-- Task --
Only the lines from the one with "Empreendedor" through the last line of the records below belong in your answer, reproduced exactly and with the pictures left out.
Segment Open
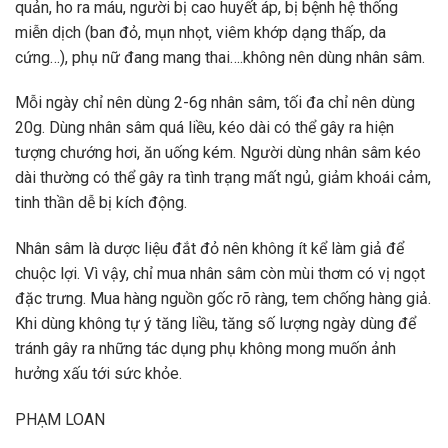
quản, ho ra máu, người bị cao huyết áp, bị bệnh hệ thống
miễn dịch (ban đỏ, mụn nhọt, viêm khớp dạng thấp, da
cứng…), phụ nữ đang mang thai….không nên dùng nhân sâm.
Mỗi ngày chỉ nên dùng 2-6g nhân sâm, tối đa chỉ nên dùng
20g. Dùng nhân sâm quá liều, kéo dài có thể gây ra hiện
tượng chướng hơi, ăn uống kém. Người dùng nhân sâm kéo
dài thường có thể gây ra tình trạng mất ngủ, giảm khoái cảm,
tinh thần dễ bị kích động.
Nhân sâm là dược liệu đắt đỏ nên không ít kể làm giả để
chuộc lợi. Vì vậy, chỉ mua nhân sâm còn mùi thơm có vị ngọt
đặc trưng. Mua hàng nguồn gốc rõ ràng, tem chống hàng giả.
Khi dùng không tự ý tăng liều, tăng số lượng ngày dùng để
tránh gây ra những tác dụng phụ không mong muốn ảnh
hưởng xấu tới sức khỏe.
PHẠM LOAN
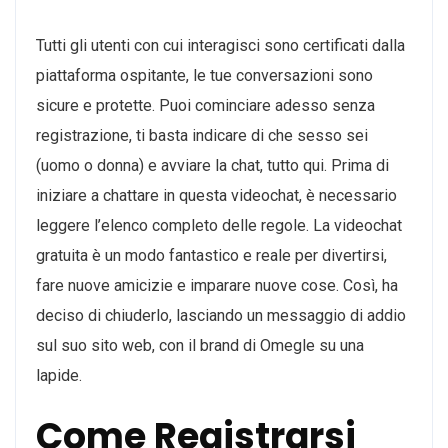
Tutti gli utenti con cui interagisci sono certificati dalla
piattaforma ospitante, le tue conversazioni sono
sicure e protette. Puoi cominciare adesso senza
registrazione, ti basta indicare di che sesso sei
(uomo o donna) e avviare la chat, tutto qui. Prima di
iniziare a chattare in questa videochat, è necessario
leggere l’elenco completo delle regole. La videochat
gratuita è un modo fantastico e reale per divertirsi,
fare nuove amicizie e imparare nuove cose. Così, ha
deciso di chiuderlo, lasciando un messaggio di addio
sul suo sito web, con il brand di Omegle su una
lapide.
Come Registrarsi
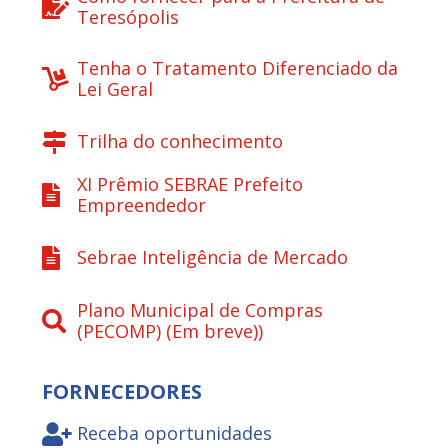
Teresópolis
Tenha o Tratamento Diferenciado da
Lei Geral
Trilha do conhecimento
XI Prêmio SEBRAE Prefeito
Empreendedor
Sebrae Inteligência de Mercado
Plano Municipal de Compras
(PECOMP) (Em breve))
FORNECEDORES
Receba oportunidades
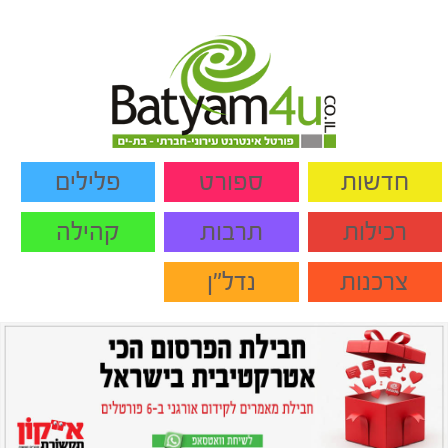
חדשות
ספורט
פלילים
רכילות
תרבות
קהילה
צרכנות
נדל"ן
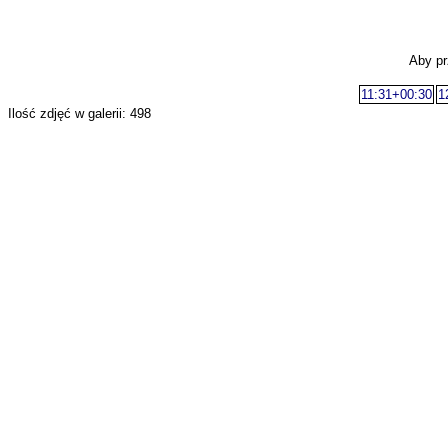
Aby pr
11:31+00:30
1
Ilość zdjęć w galerii: 498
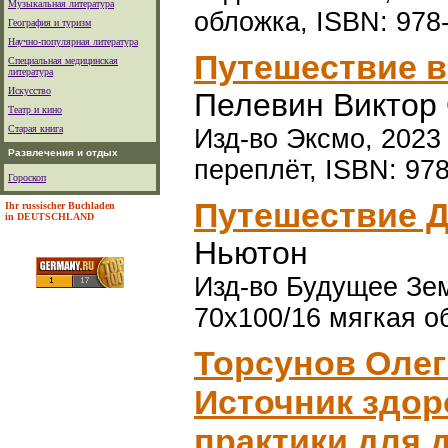
Музыкальная литература
обложка, ISBN: 978
География и туризм
Научно-популярная литература
Путешествие в
Специальная медицинская
литература
Искусство
Пелевин Виктор
Театр и кино
Старая книга
Изд-во Эксмо, 2023 
Развлечения и отдых
переплёт, ISBN: 97
Гороскоп
Путешествие 
Ihr russischer Buchladen
in DEUTSCHLAND
Ньютон
Изд-во Будущее Земл
70x100/16 мягкая о
Торсунов Олег
Источник здор
практики для 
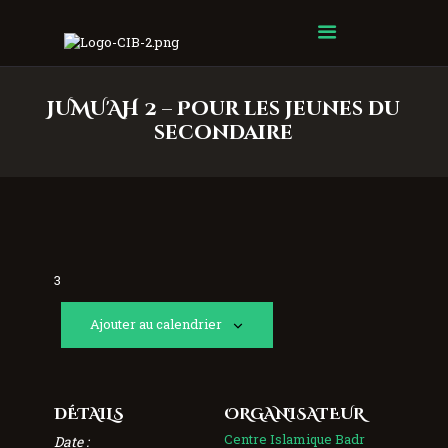
Centre Islamique Badr
JUMU'AH 2 – Pour les jeunes du
secondaire
3
Ajouter au calendrier
DÉTAILS
ORGANISATEUR
Centre Islamique Badr
Date :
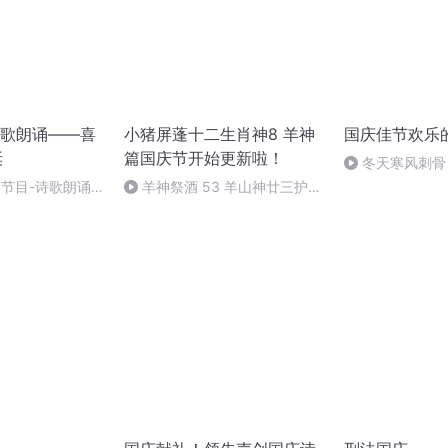
歌朗诵——喜
小猪屏蓬十二生肖神8 羊神
国庆佳节欢乐
诞
篇国庆节开始更新啦！
冬天寒风刺骨
暖的春天
别节目-诗歌朗诵-
羊神祭酒 53 羊山神廿三护祭
坛 敬天地白泽做祭酒（4）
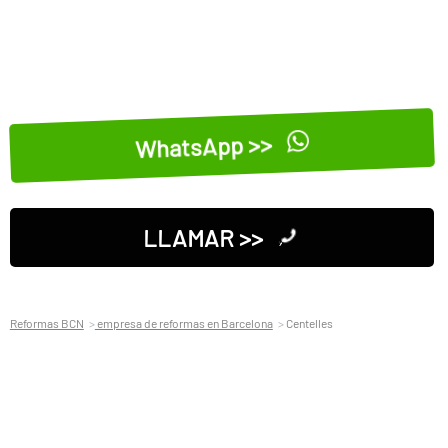
WhatsApp >>
LLAMAR >>
Reformas BCN
empresa de reformas en Barcelona
Centelles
Segment Closed
-- Worked solution --
Empreendedor
Sebrae Inteligência de Mercado
Plano Municipal de Compras
(PECOMP) (Em breve))
FORNECEDORES
Receba oportunidades
חדשות
ספורט
פלילים
רכילות
תרבות
קהילה
צרכנות
נדל"ן
Aby pr
11:31+00:30
1
Ilość zdjęć w galerii: 498
Музыкальная литература
обложка, ISBN: 978
География и туризм
Научно-популярная литература
Путешествие в
Специальная медицинская
литература
Искусство
Пелевин Виктор
Театр и кино
Старая книга
Изд-во Эксмо, 2023 
Развлечения и отдых
переплёт, ISBN: 97
Гороскоп
Путешествие 
Ihr russischer Buchladen
in DEUTSCHLAND
Ньютон
Изд-во Будущее Земл
70x100/16 мягкая о
Торсунов Олег
Источник здор
практики для 
Centre Islamique Badr
JUMU'AH 2 – Pour les jeunes du
secondaire
3
Ajouter au calendrier
DÉTAILS
ORGANISATEUR
Centre Islamique Badr
Date :
歌朗诵——喜
小猪屏蓬十二生肖神8 羊神
国庆佳节欢乐
诞
篇国庆节开始更新啦！
冬天寒风刺骨
暖的春天
别节目-诗歌朗诵-
羊神祭酒 53 羊山神廿三护祭
坛 敬天地白泽做祭酒（4）
WhatsApp >>
LLAMAR >>
Reformas BCN
empresa de reformas en Barcelona
Centelles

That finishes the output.